Panduan Trend Forecasting 2019/2020 Bagi Pelaku Kreatif dari Bekraf

Oleh Annissa Wulan pada 27 Sep 2018, 17:15 WIB
Mengikuti Tren Terkini dari Portal Terbaru yang Diluncurkan Bekraf

Liputan6.com, Jakarta Setelah sukses dengan Trend Forecast yang diluncurkan pertama kali tahun lalu, kali ini Bekraf kembali dengan Trend Forecast 2019/2020 bertajuk Singularity. Sama seperti tahun sebelumnya, Trend Forecasting 2019/2020 diharapkan bisa menjadi referensi tren dalam negeri, berisi panduan dan inspirasi bentuk, warna, sketsa, hingga selera pasar terkini.

Bedanya, tahun ini Trend Forecasting diluncurkan dalam bentuk portal.
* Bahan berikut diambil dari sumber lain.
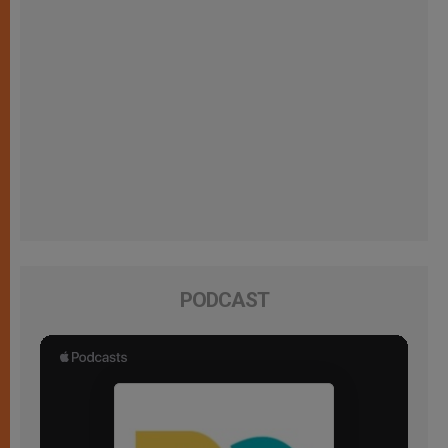
PODCAST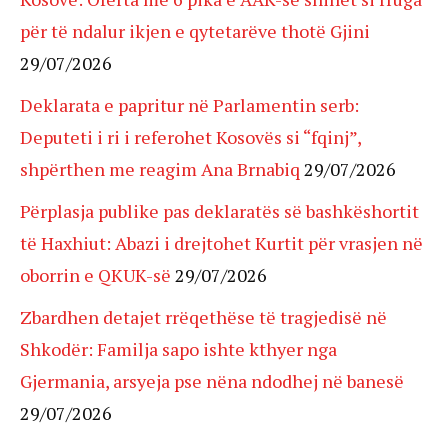
për të ndalur ikjen e qytetarëve thotë Gjini
29/07/2026
Deklarata e papritur në Parlamentin serb:
Deputeti i ri i referohet Kosovës si “fqinj”,
shpërthen me reagim Ana Brnabiq
29/07/2026
Përplasja publike pas deklaratës së bashkëshortit
të Haxhiut: Abazi i drejtohet Kurtit për vrasjen në
oborrin e QKUK-së
29/07/2026
Zbardhen detajet rrëqethëse të tragjedisë në
Shkodër: Familja sapo ishte kthyer nga
Gjermania, arsyeja pse nëna ndodhej në banesë
29/07/2026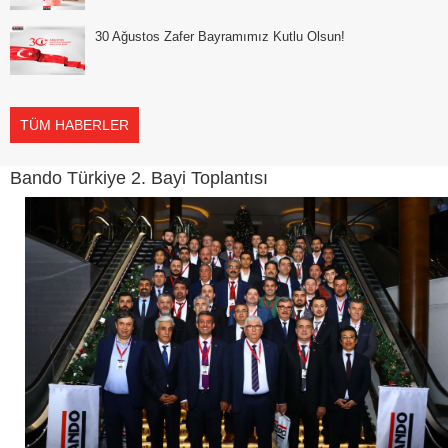
30 Ağustos Zafer Bayramımız Kutlu Olsun!
TÜM HABERLER
Bando Türkiye 2. Bayi Toplantısı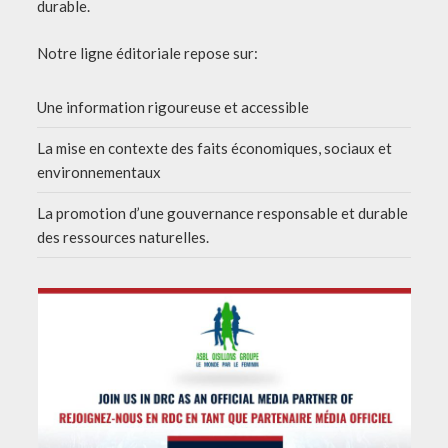
durable.
Notre ligne éditoriale repose sur:
Une information rigoureuse et accessible
La mise en contexte des faits économiques, sociaux et
environnementaux
La promotion d’une gouvernance responsable et durable
des ressources naturelles.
Portal ini nantinya berfungsi sebagai wadah bagi desainer atau pelaku kreatif lainnya untuk saling berinteraksi satu sama lain.

Penamaan Singularity terinspirasi dari paradoks terbesar di abad ke-21 ini. Misalnya, apa eksistensi manusia akan terhapus oleh mesin, atau justru keberadaan mesin dapat memperbaiki eksistensi manusia?

 

 

2 of 3

Empat sub tema dari Singularity

Mengikuti Tren Terkini dari Portal Terbaru yang Diluncurkan Bekraf
Bekraf kembali meluncurkan Trend Forecasting 2019/2020, panduan tren bagi para pelaku kreatif Indonesia bertajuk Singularity.
Mengikuti Tren Terkini dari Portal Terbaru yang Diluncurkan Bekraf
Bekraf kembali meluncurkan Trend Forecasting 2019/2020, panduan tren bagi para pelaku kreatif Indonesia bertajuk Singularity.

Singularity dibagi lagi menjadi empat tema untuk mempresentasikan Indonesia di tahun 2019/2020.

1. Exuberant

Exuberant di sini adalah karakter kemanusiaan yang dinamis dan cerdas. Karakter dasar dari tema ini adalah santai, ramah, sedikit nerdy, namun tetap stylish, dan lucu.

2. Neo Medieval

Neo Medieval adalah pola pikir yang menjadikan kemajuan teknologi sebagai sebuah paradoks. Globalisasi membuat sebuah tren yang menyerupai abad pertengahan.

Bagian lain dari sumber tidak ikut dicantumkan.